Una cosa es entender las racionalidades detrás de las acciones, otra es el
pretender una neutralidad imposible en un contexto en el que se define el
destino de una comunidad. Es demasiado simple repetir el mantra de toda
elección es racional para quedarse estacionado en esa posición, sin atreverse a
dar el salto hacia una crítica que revele los medios de poder y de construcción
ideológica que propician las elecciones erradas y, a fin de cuentas, la erosión
de valores tan elementales para una sociedad como son la honradez y la
solidaridad. http://www.dedomedio.com/politica/la-falacia-del-elector-racional/
Daniel Salas, indica algo que personalmente comparto sobre estas
elecciones: el resultado es legal, pero no legítimo. Y resalta algo
fundamental: la
corrupción ha dejado de ser un estigma en la sociedad peruana. La anomia, la
transgresión, la pendejada y achoramiento nos caracterizan desde hace mucho
tiempo y parece observarse cierto acentuamiento de ello por momentos. Desde
nuestra “cultura combi” hasta la política de “otorongo no come otorongo”. La
“viveza” se celebra en el Perú aún cuando dañe a otros (en realidad esa es su
esencia). Anecdóticamente, cuando fueron difundidos los vladivideos el año
2000, la primera respuesta de la gente fue de admiración ante Montesinos antes
que de censura frente sus ilícitos actos.

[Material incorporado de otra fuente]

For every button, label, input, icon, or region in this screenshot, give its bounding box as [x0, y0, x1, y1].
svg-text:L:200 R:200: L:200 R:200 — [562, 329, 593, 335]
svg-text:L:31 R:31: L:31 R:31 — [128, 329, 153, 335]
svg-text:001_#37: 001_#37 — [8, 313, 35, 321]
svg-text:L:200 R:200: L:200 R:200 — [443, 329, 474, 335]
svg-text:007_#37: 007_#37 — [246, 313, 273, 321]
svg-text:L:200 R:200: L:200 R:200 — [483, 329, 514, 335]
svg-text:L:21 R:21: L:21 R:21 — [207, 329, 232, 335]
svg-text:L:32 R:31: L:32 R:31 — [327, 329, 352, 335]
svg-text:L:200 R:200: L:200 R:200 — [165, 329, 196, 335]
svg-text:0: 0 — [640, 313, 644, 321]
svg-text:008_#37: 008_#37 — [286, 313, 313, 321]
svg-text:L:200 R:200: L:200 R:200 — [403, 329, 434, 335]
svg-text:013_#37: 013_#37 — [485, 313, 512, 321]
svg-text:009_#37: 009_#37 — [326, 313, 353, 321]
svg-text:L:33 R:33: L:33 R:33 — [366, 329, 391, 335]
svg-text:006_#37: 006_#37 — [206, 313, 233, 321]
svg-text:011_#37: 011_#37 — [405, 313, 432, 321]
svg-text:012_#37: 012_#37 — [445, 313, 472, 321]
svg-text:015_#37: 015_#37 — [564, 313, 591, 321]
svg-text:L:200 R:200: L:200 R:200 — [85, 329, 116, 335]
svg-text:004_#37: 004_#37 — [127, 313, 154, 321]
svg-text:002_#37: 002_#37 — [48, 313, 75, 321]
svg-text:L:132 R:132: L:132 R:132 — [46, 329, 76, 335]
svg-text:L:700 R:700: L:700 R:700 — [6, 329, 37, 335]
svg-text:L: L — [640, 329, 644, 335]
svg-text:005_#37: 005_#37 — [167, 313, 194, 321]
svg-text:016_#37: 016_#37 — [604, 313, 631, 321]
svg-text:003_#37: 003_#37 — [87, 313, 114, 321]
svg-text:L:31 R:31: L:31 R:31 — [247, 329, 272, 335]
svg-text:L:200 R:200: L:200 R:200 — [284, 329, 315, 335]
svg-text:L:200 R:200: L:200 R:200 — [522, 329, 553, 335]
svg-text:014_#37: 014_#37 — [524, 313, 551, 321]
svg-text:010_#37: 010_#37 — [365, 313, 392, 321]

Otro elemento interesante que
introduce Salas a la discusión es el de “desarrollo moral”, tema de reflexión
desde la filosofía clásica y estudiado hoy en día en el campo psicológico;
lamentablemente poco abordado en nuestro medio, salvo excepciones importantes
como la de Susana Frisancho de la Universidad Católica. Salas apunta que hay un
declive moral en una comunidad de electores que avala la corrupción. Lo cual
nos lleva al tema central: ¿Cuán trastocados están los valores en el Perú? Un
país donde la retórica siempre suplanta a los hechos (“construir un país con
valores”, “hacer una sociedad con valores”); donde se trata a miles o millones como
ciudadanos de segunda clase; donde la educación es elitista y el racismo o
discriminación son perpetuados por los medios de comunicación masivos; ciertamente
no nos brinda una mirada optimista sobre su desarrollo moral.

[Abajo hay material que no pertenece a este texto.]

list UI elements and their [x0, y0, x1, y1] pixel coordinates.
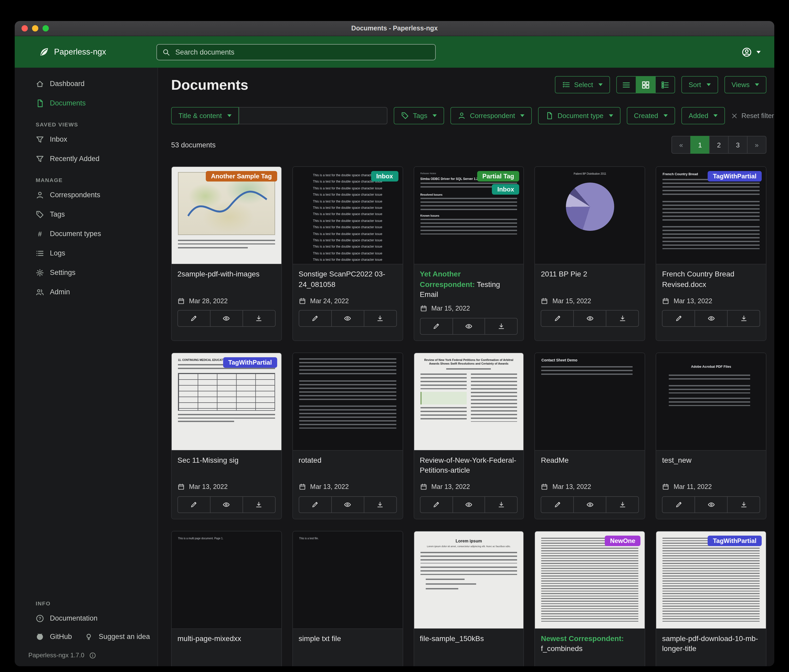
- document-title[interactable]: Sonstige ScanPC2022 03-24_081058: [299, 269, 397, 292]
- download-button[interactable]: [485, 318, 518, 335]
- brand[interactable]: Paperless-ngx: [25, 47, 157, 57]
- document-card-2sample-pdf-with-images[interactable]: Another Sample Tag2sample-pdf-with-image…: [171, 166, 282, 341]
- edit-button[interactable]: [662, 310, 695, 327]
- download-button[interactable]: [727, 310, 760, 327]
- correspondent-link[interactable]: Yet Another Correspondent:: [420, 270, 475, 288]
- edit-button[interactable]: [662, 496, 695, 513]
- tag-badge[interactable]: NewOne: [605, 536, 640, 546]
- tag-badge[interactable]: TagWithPartial: [223, 357, 277, 368]
- sidebar-item-recently-added[interactable]: Recently Added: [27, 150, 150, 167]
- correspondent-filter-button[interactable]: Correspondent: [450, 107, 532, 124]
- correspondent-link[interactable]: Newest Correspondent:: [541, 634, 624, 643]
- search-input[interactable]: [174, 48, 430, 56]
- download-button[interactable]: [364, 310, 397, 327]
- document-title[interactable]: sample-pdf-download-10-mb-longer-title: [662, 634, 760, 657]
- info-icon[interactable]: [89, 652, 96, 659]
- document-card-sample-pdf-download-10-mb-longer-title[interactable]: TagWithPartialsample-pdf-download-10-mb-…: [656, 531, 767, 666]
- document-title[interactable]: multi-page-mixedxx: [177, 634, 276, 657]
- title-content-dropdown[interactable]: Title & content: [171, 107, 239, 124]
- download-button[interactable]: [364, 496, 397, 513]
- document-title[interactable]: file-sample_150kBs: [420, 634, 518, 657]
- view-button[interactable]: [210, 310, 243, 327]
- sidebar-item-github[interactable]: GitHub: [27, 628, 74, 645]
- download-button[interactable]: [606, 496, 639, 513]
- created-filter-button[interactable]: Created: [626, 107, 675, 124]
- view-list-toggle[interactable]: [616, 76, 636, 93]
- document-card-french-country-bread-revised-docx[interactable]: French Country BreadTagWithPartialFrench…: [656, 166, 767, 341]
- sort-button[interactable]: Sort: [681, 76, 718, 93]
- pagination-next[interactable]: »: [747, 136, 767, 154]
- tag-badge[interactable]: Inbox: [492, 184, 519, 194]
- document-type-filter-button[interactable]: Document type: [538, 107, 620, 124]
- view-button[interactable]: [573, 496, 607, 513]
- document-card-2011-bp-pie-2[interactable]: Patient BP Distribution 20112011 BP Pie …: [535, 166, 645, 341]
- edit-button[interactable]: [177, 310, 211, 327]
- pagination-prev[interactable]: «: [671, 136, 691, 154]
- document-card-file-sample-150kbs[interactable]: Lorem ipsumLorem ipsum dolor sit amet, c…: [414, 531, 524, 666]
- minimize-window-button[interactable]: [32, 25, 38, 32]
- edit-button[interactable]: [177, 496, 211, 513]
- document-thumbnail[interactable]: Adobe Acrobat PDF Files: [656, 353, 766, 450]
- view-button[interactable]: [695, 310, 728, 327]
- document-title[interactable]: 2sample-pdf-with-images: [177, 269, 276, 292]
- view-button[interactable]: [452, 318, 485, 335]
- document-card-sonstige-scanpc2022-03-24-081058[interactable]: This is a test for the double space char…: [292, 166, 403, 341]
- tags-filter-button[interactable]: Tags: [393, 107, 444, 124]
- sidebar-item-tags[interactable]: Tags: [27, 205, 150, 223]
- document-thumbnail[interactable]: Contact Sheet Demo: [535, 353, 645, 450]
- document-title[interactable]: test_new: [662, 455, 760, 478]
- document-thumbnail[interactable]: [293, 353, 402, 450]
- download-button[interactable]: [606, 310, 639, 327]
- tag-badge[interactable]: Another Sample Tag: [206, 171, 277, 182]
- edit-button[interactable]: [299, 496, 332, 513]
- document-card-multi-page-mixedxx[interactable]: This is a multi page document. Page 1.mu…: [171, 531, 282, 666]
- edit-button[interactable]: [541, 496, 574, 513]
- sidebar-item-documents[interactable]: Documents: [27, 94, 150, 112]
- pagination-page-3[interactable]: 3: [728, 136, 747, 154]
- tag-badge[interactable]: Partial Tag: [477, 171, 519, 182]
- document-card-sec-11-missing-sig[interactable]: 11. CONTINUING MEDICAL EDUCATIONTagWithP…: [171, 352, 282, 519]
- sidebar-item-dashboard[interactable]: Dashboard: [27, 75, 150, 92]
- sidebar-item-documentation[interactable]: ? Documentation: [27, 610, 151, 627]
- title-content-filter-input[interactable]: [239, 107, 387, 124]
- document-title[interactable]: ReadMe: [541, 455, 639, 478]
- document-title[interactable]: Newest Correspondent: f_combineds: [541, 634, 639, 657]
- document-card-testing-email[interactable]: Release NotesSimba ODBC Driver for SQL S…: [414, 166, 524, 341]
- zoom-window-button[interactable]: [43, 25, 49, 32]
- document-card-readme[interactable]: Contact Sheet DemoReadMeMar 13, 2022: [535, 352, 645, 519]
- document-title[interactable]: Sec 11-Missing sig: [177, 455, 276, 478]
- pagination-page-1[interactable]: 1: [690, 136, 710, 154]
- document-thumbnail[interactable]: Lorem ipsumLorem ipsum dolor sit amet, c…: [414, 532, 524, 629]
- edit-button[interactable]: [420, 496, 453, 513]
- edit-button[interactable]: [541, 310, 574, 327]
- view-button[interactable]: [210, 496, 243, 513]
- sidebar-item-correspondents[interactable]: Correspondents: [27, 186, 150, 204]
- view-detail-toggle[interactable]: [655, 76, 675, 93]
- document-card-simple-txt-file[interactable]: This is a test file.simple txt file: [292, 531, 403, 666]
- select-button[interactable]: Select: [554, 76, 610, 93]
- view-button[interactable]: [695, 496, 728, 513]
- download-button[interactable]: [243, 310, 276, 327]
- edit-button[interactable]: [299, 310, 332, 327]
- tag-badge[interactable]: TagWithPartial: [708, 536, 762, 546]
- sidebar-item-inbox[interactable]: Inbox: [27, 131, 150, 148]
- document-title[interactable]: Yet Another Correspondent: Testing Email: [420, 269, 518, 300]
- document-title[interactable]: rotated: [299, 455, 397, 478]
- document-thumbnail[interactable]: This is a multi page document. Page 1.: [172, 532, 281, 629]
- document-card-test-new[interactable]: Adobe Acrobat PDF Filestest_newMar 11, 2…: [656, 352, 767, 519]
- document-title[interactable]: Review-of-New-York-Federal-Petitions-art…: [420, 455, 518, 478]
- sidebar-item-document-types[interactable]: #Document types: [27, 225, 150, 242]
- view-button[interactable]: [331, 310, 364, 327]
- document-thumbnail[interactable]: This is a test file.: [293, 532, 402, 629]
- views-button[interactable]: Views: [724, 76, 767, 93]
- document-title[interactable]: simple txt file: [299, 634, 397, 657]
- document-title[interactable]: 2011 BP Pie 2: [541, 269, 639, 292]
- pagination-page-2[interactable]: 2: [709, 136, 728, 154]
- download-button[interactable]: [243, 496, 276, 513]
- added-filter-button[interactable]: Added: [681, 107, 725, 124]
- edit-button[interactable]: [420, 318, 453, 335]
- view-button[interactable]: [331, 496, 364, 513]
- suggest-idea-link[interactable]: Suggest an idea: [76, 628, 152, 645]
- download-button[interactable]: [727, 496, 760, 513]
- sidebar-item-logs[interactable]: Logs: [27, 244, 150, 262]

Finalmente, me gustaría compartir el
análisis del sociólogo Francisco Durand, sobre este asunto, quien en su artículo:
La lógica del “roba pero hace”, señala:
Han terminado las
elecciones pero todavía resuena aquello de “roba pero hace”. Encuentro cinco
razones lógicas detrás del cuestionado dicho. Uno, es un reconocimiento
que la política está muchas veces dirigida por bandidos, lo cual es
fundamentalmente cierto.
Dos, la explicación
que una parte significativa del electorado vote por alguien que “roba pero
hace” refleja una opción preferible, una suerte de mal menor debido a que la
peor opción es “no hacen pero roban”. Tres, el convencimiento de que
“así funciona la política” en nuestro país es resultado no solo del cinismo
de muchos electores, sino de nuestro perverso sentido de competencia
política. La mayoría de las denuncias por robo a las autoridades, a veces con
pruebas contundentes, son proporcionadas por sus rivales, que difunden estas
acusaciones para sacarlo del camino o como una forma de venganza, de ajuste de
cuentas.
Cuarto, los medios
de comunicación de masas difunden esta “verdad” al aportar pruebas o
indicios provenientes de los rivales sin haber realizado una indagación a fondo
de los hechos. De modo que al explotar la noticia son cómplices de la
popularidad de esta frase, pues ayudan a convencernos que buena parte de los
políticos roban al hacer obras.
Quinto y último, existen
varios tipos de intereses detrás de la práctica de hacer obras y robar:
primero tenemos al bandido político, que encuentra en su cargo la forma más
rápida de acrecentar su fortuna; segundo, está el constructor, que se beneficia
de un contrato obtenido en forma ilícita (competencia desleal); tercero,
tenemos a una población preocupada esencialmente que se hagan obras porque “por
lo menos hacen algo”. De modo que el dicho tiene lógica para por los menos tres
grupos sociales.
Termino reconociendo
que es un argumento un tanto retorcido, pero no debemos olvidar que vivimos en un país retorcido que desarrolla su
propia lógica. (La República, 06/10/14)
En resumen, existe entre la población
una lógica que aparenta ser “pragmática” (en realidad no lo es, sólo es
inmediatista) y un peligroso acostumbramiento a formas negativas de
convivencia: deshonestidad, permisividad, cinismo, etc. La política está más
que devaluada y de ahí el recurrente: “la política es así”. Esta resignación frente
a la cosa pública y el individualismo corrosivo nos llevan a este estado o
situación que vivimos. La democratización no solo consiste en tener elecciones
consecutivas (ausencia de golpe de estados), sino en garantizar la legitimidad
y probidad de las autoridades que nos representan. Sigo meditando sobre estas
recientes elecciones y no puedo soslayar el hecho de que el sesgo informativo
es evidente en la prensa, y que nuestra democracia cada vez será más mediática.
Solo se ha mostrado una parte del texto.